1. APC : 36 heures annuelles

L’Aide Personnalisée est donc remplacée par des« Activités Pédagogiques Complémentaires ». En somme on prend les mêmes et on recommence…

Le SNUipp-FSU a insisté pour que ce soit les enseignants et le conseil des maîtres qui déterminent les modalités, les temps (périodes scolaires et durée) de ces interventions. Si une réticence s’est fait sentir de la part de l’IENA, l’IA en réponse à notre demande a indiqué « qu’il fallait faire confiance aux maîtres, » que « l’école est la mieux placée » pour répondre aux besoins des élèves.

Il a tout de même précisé que par principe il fallait une validation de l’IEN, mais que toutes les modalités arrêtées par les conseils de maîtres seraient validées. Ces 36 heures pourraient même être annualisées.

Par rapport au schéma antérieur, il s’agit donc de dégager 24 h (sur les 60) pour réfléchir aux difficultés des élèves et la fluidité des parcours.

2. 24 heures de concertations

Pour l’aide aux élèves en difficultés, rencontrer les familles, mettre en œuvre les APC…

3. 24 heures de concertations

Conseil des maîtres et de cycle. Avec une priorité en 2013-2014 pour l’écriture des nouveaux projets d’écoles en conformité avec la nouvelle loi d’orientation.

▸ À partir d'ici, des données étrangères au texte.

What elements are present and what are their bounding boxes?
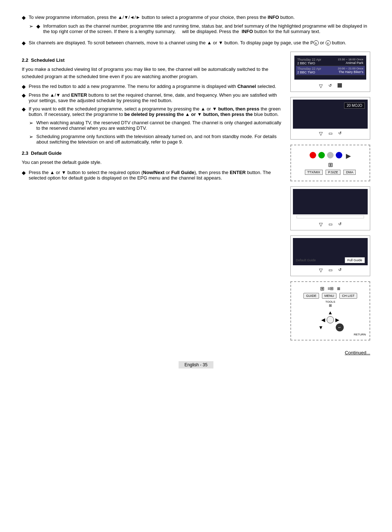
channel-box: 20 MOJO — [293, 100, 368, 129]
sub-diamond-1-text: Information such as the channel number, … — [43, 23, 370, 34]
epg-row-1: Thursday 22 Apr 2 BBC TWO 15:30 ~ 18:00 … — [296, 57, 365, 66]
top-section: ◆ To view programme information, press t… — [22, 15, 370, 46]
s22-sub-2-text: Scheduling programme only functions with… — [36, 134, 283, 145]
arrow-bullet-1: ➢ ◆ Information such as the channel numb… — [29, 23, 370, 37]
tools-btn-group: TOOLS ⊞ — [326, 300, 335, 307]
colorbtns-content: ▶ ⊞ TTX/MIX P.SIZE DMA — [293, 148, 367, 178]
tools-label: TOOLS — [326, 300, 335, 303]
chlist-button[interactable]: CH LIST — [339, 293, 357, 299]
screen-5-btn-refresh: ↺ — [338, 267, 342, 273]
arrow-mid-row: ◀ ▶ — [320, 316, 341, 323]
screen-4-btn-square: ▭ — [328, 222, 332, 227]
up-arrow-icon[interactable]: ▲ — [326, 309, 334, 316]
continued-text: Continued... — [22, 350, 370, 355]
s22-bullet-2: ◆ Press the ▲/▼ and ENTER buttons to set… — [22, 92, 283, 103]
s22-bullet-1-text: Press the red button to add a new progra… — [29, 84, 276, 89]
tools-icon: ⊞ — [329, 303, 332, 307]
red-button[interactable] — [310, 152, 316, 158]
right-arrow-icon[interactable]: ▶ — [334, 316, 341, 323]
screen-2-btn-square: ▭ — [328, 131, 332, 136]
grid-icon: ⊞ — [328, 161, 333, 168]
bullet-2: ◆ Six channels are displayed. To scroll … — [22, 40, 370, 46]
screen-default-guide: Default Guide Full Guide ▽ ▭ ↺ — [290, 235, 370, 276]
down-arrow-icon[interactable]: ▼ — [317, 324, 325, 331]
left-arrow-icon[interactable]: ◀ — [320, 316, 327, 323]
return-label: RETURN — [295, 333, 366, 336]
grid-icon-area: ⊞ — [295, 161, 366, 168]
screen-5-buttons: ▽ ▭ ↺ — [293, 265, 368, 274]
epg-title-2: The Hairy Biker's — [338, 70, 364, 74]
section-22-number: 2.2 — [22, 57, 28, 63]
epg-channel-name-1: 2 BBC TWO — [297, 61, 321, 65]
ttxmix-button[interactable]: TTX/MIX — [305, 170, 323, 175]
s22-bullet-3: ◆ If you want to edit the scheduled prog… — [22, 106, 283, 117]
dma-button[interactable]: DMA — [343, 170, 356, 175]
left-column: 2.2 Scheduled List If you make a schedul… — [22, 52, 283, 343]
guide-button[interactable]: GUIDE — [303, 293, 319, 299]
screen-epg-inner: Thursday 22 Apr 2 BBC TWO 15:30 ~ 18:00 … — [293, 54, 368, 81]
s22-sub-1-text: When watching analog TV, the reserved DT… — [36, 120, 283, 131]
screen-blank: ▽ ▭ ↺ — [290, 186, 370, 230]
default-guide-screen: Default Guide Full Guide — [293, 238, 368, 265]
screen-2-btn-minus: ▽ — [319, 131, 323, 136]
remote-icons-area: ⊞ ≡⊞ ≣ GUIDE MENU CH LIST — [293, 284, 367, 338]
return-icon[interactable]: ↩ — [336, 323, 344, 331]
screen-epg: Thursday 22 Apr 2 BBC TWO 15:30 ~ 18:00 … — [290, 52, 370, 92]
screen-guide-remote: ⊞ ≡⊞ ≣ GUIDE MENU CH LIST — [290, 281, 370, 340]
channel-number-display: 20 MOJO — [344, 102, 365, 109]
diamond-icon-s22-2: ◆ — [22, 92, 26, 103]
grey-button[interactable] — [327, 152, 334, 158]
screen-4-btn-refresh: ↺ — [338, 222, 342, 227]
tools-row: TOOLS ⊞ — [326, 300, 335, 307]
epg-empty — [296, 75, 365, 78]
epg-title-1: Animal Park — [338, 61, 364, 65]
blue-button[interactable] — [336, 152, 342, 158]
sub-diamond-1: ◆ Information such as the channel number… — [36, 23, 370, 34]
guide-menu-icons-row: ⊞ ≡⊞ ≣ — [320, 286, 340, 291]
section-23-number: 2.3 — [22, 150, 28, 156]
section-22-header: 2.2 Scheduled List — [22, 57, 283, 63]
chlist-icon: ≣ — [337, 286, 340, 291]
epg-channel-1: Thursday 22 Apr — [297, 58, 321, 61]
diamond-icon-s22-3: ◆ — [22, 106, 26, 117]
arrow-cluster: ▲ ◀ ▶ ▼ ↩ — [317, 309, 344, 331]
chlist-icon-group: ≣ — [337, 286, 340, 291]
s22-sub-2: ➢ Scheduling programme only functions wi… — [29, 134, 283, 145]
menu-icon-group: ≡⊞ — [327, 286, 334, 291]
epg-row-1-right: 15:30 ~ 18:00 Once Animal Park — [338, 58, 364, 65]
enter-circle[interactable] — [327, 316, 334, 323]
green-button[interactable] — [318, 152, 325, 158]
menu-button[interactable]: MENU — [322, 293, 337, 299]
right-column: Thursday 22 Apr 2 BBC TWO 15:30 ~ 18:00 … — [290, 52, 370, 343]
epg-row-2-right: 20:00 ~ 21:00 Once The Hairy Biker's — [338, 67, 364, 74]
epg-row-1-left: Thursday 22 Apr 2 BBC TWO — [297, 58, 321, 65]
section-23-desc: You can preset the default guide style. — [22, 159, 283, 166]
bullet-1: ◆ To view programme information, press t… — [22, 15, 370, 20]
psize-button[interactable]: P.SIZE — [326, 170, 340, 175]
s22-bullet-3-text: If you want to edit the scheduled progra… — [29, 106, 283, 117]
page-label: English - 35 — [179, 361, 213, 368]
color-buttons-row: ▶ — [295, 152, 366, 160]
diamond-icon: ◆ — [22, 15, 26, 20]
diamond-icon-s23-1: ◆ — [22, 170, 26, 181]
screen-1-btn-refresh: ↺ — [328, 83, 332, 89]
screen-4-buttons: ▽ ▭ ↺ — [293, 219, 368, 228]
screen-1-buttons: ▽ ↺ — [293, 81, 368, 89]
s22-sub-1: ➢ When watching analog TV, the reserved … — [29, 120, 283, 131]
section-23-header: 2.3 Default Guide — [22, 150, 283, 156]
s22-bullet-1: ◆ Press the red button to add a new prog… — [22, 84, 283, 89]
epg-time-1: 15:30 ~ 18:00 Once — [338, 58, 364, 61]
epg-row-2-left: Thursday 22 Apr 2 BBC TWO — [297, 67, 321, 74]
diamond-icon-2: ◆ — [22, 40, 26, 46]
arrow-icon-1: ➢ — [29, 23, 33, 37]
bullet-2-text: Six channels are displayed. To scroll be… — [29, 40, 346, 46]
arrow-icon-s22-2: ➢ — [29, 134, 33, 145]
section-23: 2.3 Default Guide You can preset the def… — [22, 150, 283, 181]
bottom-bar: English - 35 — [22, 358, 370, 368]
epg-screen: Thursday 22 Apr 2 BBC TWO 15:30 ~ 18:00 … — [294, 56, 366, 80]
guide-grid-icon: ⊞ — [320, 286, 324, 291]
arrow-icon-s22-1: ➢ — [29, 120, 33, 131]
epg-channel-name-2: 2 BBC TWO — [297, 70, 321, 74]
s23-bullet-1-text: Press the ▲ or ▼ button to select the re… — [29, 170, 283, 181]
menu-lines-icon: ≡⊞ — [327, 286, 334, 291]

4. 6 heures de conseils d’écoles

RAS

5. 18 heures deformations (9+9 ou 6+12 ?)

Le temps de formation sera donc découpé en 2 dispositifs : les animations pédagogiques (ne pouvant pas excéder 9 h) et un temps de Formation Continue (dont une partie sera à terme en « numérique »).

Concernant les animations pédagogiques, seul, le SNUipp-FSU a interpellé l’IA sur la place de ce temps dans le cadre de la réforme des rythmes.

  • pour 2013-2014 la question est tranchée du fait du maintien à 4 jours pour 85% des écoles : mercredi matin (y compris pour les écoles à 4,5 jours où les collègues seront remplacés).
  • Après 2014 : l’IA a dans un premier temps indiqué que cela se ferait le mercredi après-midi. Nous avons alors argumenté sur la nécessité d’un temps de « respiration » (préparation, analyse, pause…) indispensable pour exercer de façon efficiente notre mission.Face à notre intervention et nos arguments, il a admis que de banaliser 3 mercredis par an pour ce temps était possible, sur le modèle des mercredis ou samedis libérés qui existaient auparavant. Il a aussi indiqué que les temps de formation en soirée n’étaient pas envisageables.

Le SNUipp-FSU restera extrêmement vigilant sur cette question, pour que le mercredi après-midi demeure un temps personnel.

Nous demandons au ministre de rendre plus lisible son action en direction du primaire. Cette réforme des rythmes insuffisamment préparée relègue au second plan des sujets essentiels pour une meilleure réussite des élèves : révision des programmes, scolarisation des tout-petits, revitalisation de la maternelle, avenir des RASED, Education prioritaire, direction d’école. A nouveau, nous demandons au ministre la mise en place d’un agenda de la priorité au primaire avec ouverture de discussions pour que des premières mesures concrètes interviennent pour la réussite des élèves dès la rentrée 2013.